What I remember was on a blistering hot day walking past this place, the door would be opened, and you could feel the ice-cold AC coming out. My wife and I still go to Nantasket a few times a year, mostly off season, it's peaceful. We drive through Hull to the Hull Gut channel. From there you can watch boats passing through, and off in the distance see planes leaving and landing at Logan International Airport in Boston.
I've always thought Nantasket is sort of underdeveloped for what it is. Selfishly that's OK by me. Back in the '80s there was talk of a casino, it didn't happen, and the land still has nothing on it.
Atlantic House is in this previous Shorpy entry. Was it taken on the same day (after a long walk!)?
as opposed to the actual name - Atlantic Hill - seems like a good backup, given both the 'then' and 'now' scenes.
(Yes, it's been a vistor to SHORPY before, and, yes, it burned...naturally!)
You can play "A-Tisket, A-Tasket"!
An American game first recorded in 1879, this involves dancing in a circle, singing about a green and yellow basket, dropping a handkerchief, someone picking it up, someone catching that someone, who is kissed and/or tells the name of their sweetheart.
Unlike Nantasket, an Indian word meaning "place of low tides", neither "tisket" nor "tasket" has any particular meaning, though some have been assigned to them over the years.

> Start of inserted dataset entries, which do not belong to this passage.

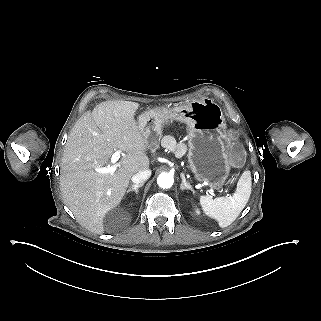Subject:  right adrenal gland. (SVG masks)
<instances>
[{"mask_svg": "<svg viewBox=\"0 0 321 321\" xmlns=\"http://www.w3.org/2000/svg\"><path fill=\"white\" fill-rule=\"evenodd\" d=\"M144 183L138 184V185H132L128 190L127 193L134 191L136 194H138V189L142 187Z\"/></svg>", "mask_w": 321, "mask_h": 321, "instance_id": "2a0ac1e0", "label": "right adrenal gland"}]
</instances>
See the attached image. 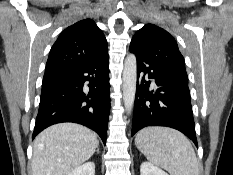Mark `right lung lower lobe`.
<instances>
[{
    "mask_svg": "<svg viewBox=\"0 0 233 175\" xmlns=\"http://www.w3.org/2000/svg\"><path fill=\"white\" fill-rule=\"evenodd\" d=\"M108 53L45 76L33 138L45 128L74 122L94 130L106 143L110 113Z\"/></svg>",
    "mask_w": 233,
    "mask_h": 175,
    "instance_id": "right-lung-lower-lobe-1",
    "label": "right lung lower lobe"
}]
</instances>
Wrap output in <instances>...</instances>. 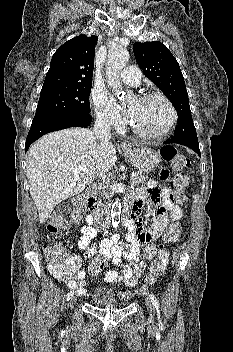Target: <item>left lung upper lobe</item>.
<instances>
[{
  "instance_id": "1",
  "label": "left lung upper lobe",
  "mask_w": 233,
  "mask_h": 352,
  "mask_svg": "<svg viewBox=\"0 0 233 352\" xmlns=\"http://www.w3.org/2000/svg\"><path fill=\"white\" fill-rule=\"evenodd\" d=\"M133 51L144 74L161 89L177 110L178 124L172 139H197L184 77L172 53L160 41L137 42L133 45Z\"/></svg>"
}]
</instances>
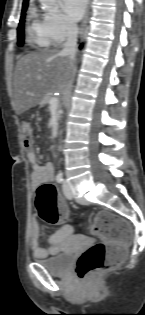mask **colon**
Wrapping results in <instances>:
<instances>
[{
  "label": "colon",
  "mask_w": 145,
  "mask_h": 315,
  "mask_svg": "<svg viewBox=\"0 0 145 315\" xmlns=\"http://www.w3.org/2000/svg\"><path fill=\"white\" fill-rule=\"evenodd\" d=\"M21 130L24 146L30 147L33 141L32 125L23 121ZM36 206L40 217L48 224H57L67 217V207L51 183L38 187ZM90 230L102 242L91 246L78 258L75 271L80 279H90L117 266L132 236L129 224L110 211L97 213Z\"/></svg>",
  "instance_id": "5ec220e1"
}]
</instances>
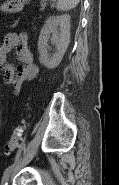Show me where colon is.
Here are the masks:
<instances>
[{"instance_id":"colon-1","label":"colon","mask_w":119,"mask_h":185,"mask_svg":"<svg viewBox=\"0 0 119 185\" xmlns=\"http://www.w3.org/2000/svg\"><path fill=\"white\" fill-rule=\"evenodd\" d=\"M25 128H26L25 122L19 123L14 128L11 136L9 137V139L7 140V142L5 144V150L8 154H11L18 149Z\"/></svg>"}]
</instances>
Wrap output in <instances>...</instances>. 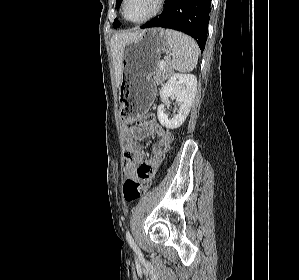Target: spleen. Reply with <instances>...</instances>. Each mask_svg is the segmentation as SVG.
I'll use <instances>...</instances> for the list:
<instances>
[{"instance_id":"obj_1","label":"spleen","mask_w":299,"mask_h":280,"mask_svg":"<svg viewBox=\"0 0 299 280\" xmlns=\"http://www.w3.org/2000/svg\"><path fill=\"white\" fill-rule=\"evenodd\" d=\"M165 35L172 51L171 67L179 72L192 71L198 62L199 48L189 36L178 31L166 29Z\"/></svg>"}]
</instances>
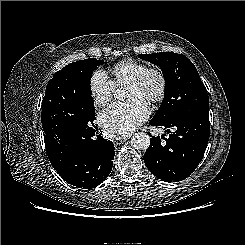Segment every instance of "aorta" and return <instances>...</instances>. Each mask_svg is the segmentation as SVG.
<instances>
[{
	"label": "aorta",
	"mask_w": 245,
	"mask_h": 245,
	"mask_svg": "<svg viewBox=\"0 0 245 245\" xmlns=\"http://www.w3.org/2000/svg\"><path fill=\"white\" fill-rule=\"evenodd\" d=\"M114 96L118 99H123L122 91H115ZM131 144L135 149L146 150L150 146V137L144 132L135 133L131 138Z\"/></svg>",
	"instance_id": "1"
}]
</instances>
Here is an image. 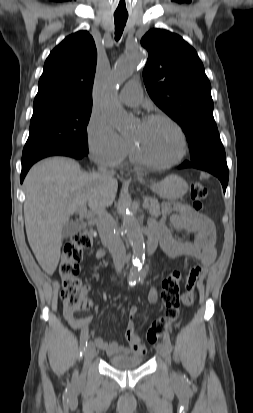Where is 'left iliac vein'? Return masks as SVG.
Segmentation results:
<instances>
[{"instance_id": "4c4485c4", "label": "left iliac vein", "mask_w": 253, "mask_h": 413, "mask_svg": "<svg viewBox=\"0 0 253 413\" xmlns=\"http://www.w3.org/2000/svg\"><path fill=\"white\" fill-rule=\"evenodd\" d=\"M158 354L170 365L171 358L169 348L164 343H159L156 347Z\"/></svg>"}]
</instances>
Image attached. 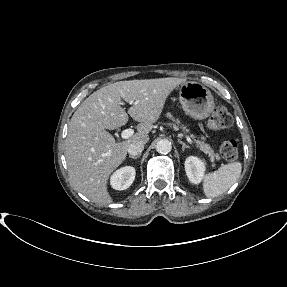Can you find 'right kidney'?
Here are the masks:
<instances>
[{
	"instance_id": "1",
	"label": "right kidney",
	"mask_w": 287,
	"mask_h": 287,
	"mask_svg": "<svg viewBox=\"0 0 287 287\" xmlns=\"http://www.w3.org/2000/svg\"><path fill=\"white\" fill-rule=\"evenodd\" d=\"M135 174L134 167H122L111 176L110 184L115 190H125L133 183Z\"/></svg>"
}]
</instances>
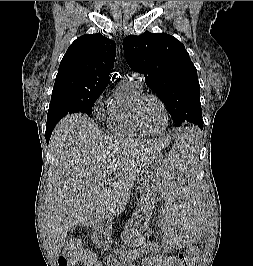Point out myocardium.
Returning a JSON list of instances; mask_svg holds the SVG:
<instances>
[{
	"instance_id": "f54148a6",
	"label": "myocardium",
	"mask_w": 253,
	"mask_h": 266,
	"mask_svg": "<svg viewBox=\"0 0 253 266\" xmlns=\"http://www.w3.org/2000/svg\"><path fill=\"white\" fill-rule=\"evenodd\" d=\"M149 98L156 100L160 104V106L162 107L163 112L165 114V119H166L165 126H164V128L161 131H158V132H153V131L147 130L143 126V124L141 122V119H140V107H141L143 101L146 100V99H149ZM131 113H132V119H133V122H134L135 126L144 135L161 136V135L165 134L166 131L169 128L170 117H169V112H168L167 106L163 102V100L159 96H157L156 94H153V93H142L138 97H136L135 100L133 101V104H132Z\"/></svg>"
}]
</instances>
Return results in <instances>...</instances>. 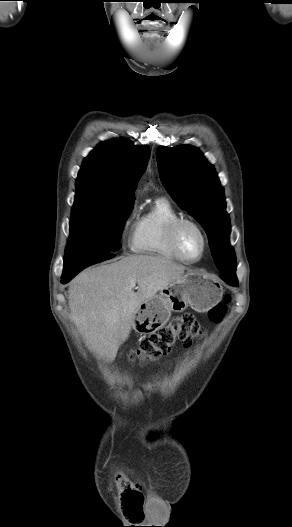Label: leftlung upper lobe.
Segmentation results:
<instances>
[{"mask_svg":"<svg viewBox=\"0 0 292 527\" xmlns=\"http://www.w3.org/2000/svg\"><path fill=\"white\" fill-rule=\"evenodd\" d=\"M156 156L164 187L204 228L221 274L235 276L236 256L229 243L230 218L214 167L192 146H160Z\"/></svg>","mask_w":292,"mask_h":527,"instance_id":"1","label":"left lung upper lobe"}]
</instances>
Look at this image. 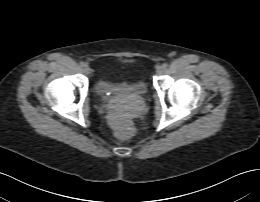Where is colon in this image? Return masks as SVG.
<instances>
[{"label": "colon", "mask_w": 260, "mask_h": 202, "mask_svg": "<svg viewBox=\"0 0 260 202\" xmlns=\"http://www.w3.org/2000/svg\"><path fill=\"white\" fill-rule=\"evenodd\" d=\"M110 123L115 129V134L117 137L126 139L130 136L127 120L122 114L120 113L111 114Z\"/></svg>", "instance_id": "5ec220e1"}]
</instances>
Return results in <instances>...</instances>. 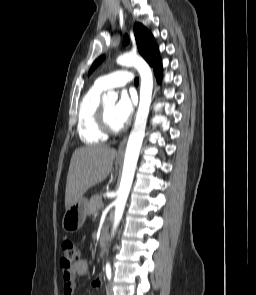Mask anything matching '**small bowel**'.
<instances>
[{"instance_id":"small-bowel-1","label":"small bowel","mask_w":256,"mask_h":295,"mask_svg":"<svg viewBox=\"0 0 256 295\" xmlns=\"http://www.w3.org/2000/svg\"><path fill=\"white\" fill-rule=\"evenodd\" d=\"M88 272V263L85 259H78L72 267L69 269H63L62 271V284L64 289V295H74L76 288V277L85 276ZM94 289H101L103 287V281L101 278H96L92 282Z\"/></svg>"}]
</instances>
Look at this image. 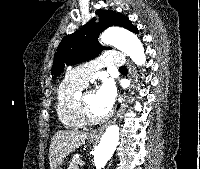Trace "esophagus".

Here is Nantasket Beach today. If you spin around -- there is an old house on the hilltop that might be Atlantic House referenced in the 1905 photograph. Below that is certainly the rock outcrop in the photo.
I just read the old house is not the famous Atlantic House hotel, which burned to the ground in January 1927. Here is a side-by-side comparison of the Atlantic House and the Atlantic Hill Condominiums, which now occupy the site. It's an interesting comparison of when a building wants to conquer the site it's on, and when it wants to blend into it.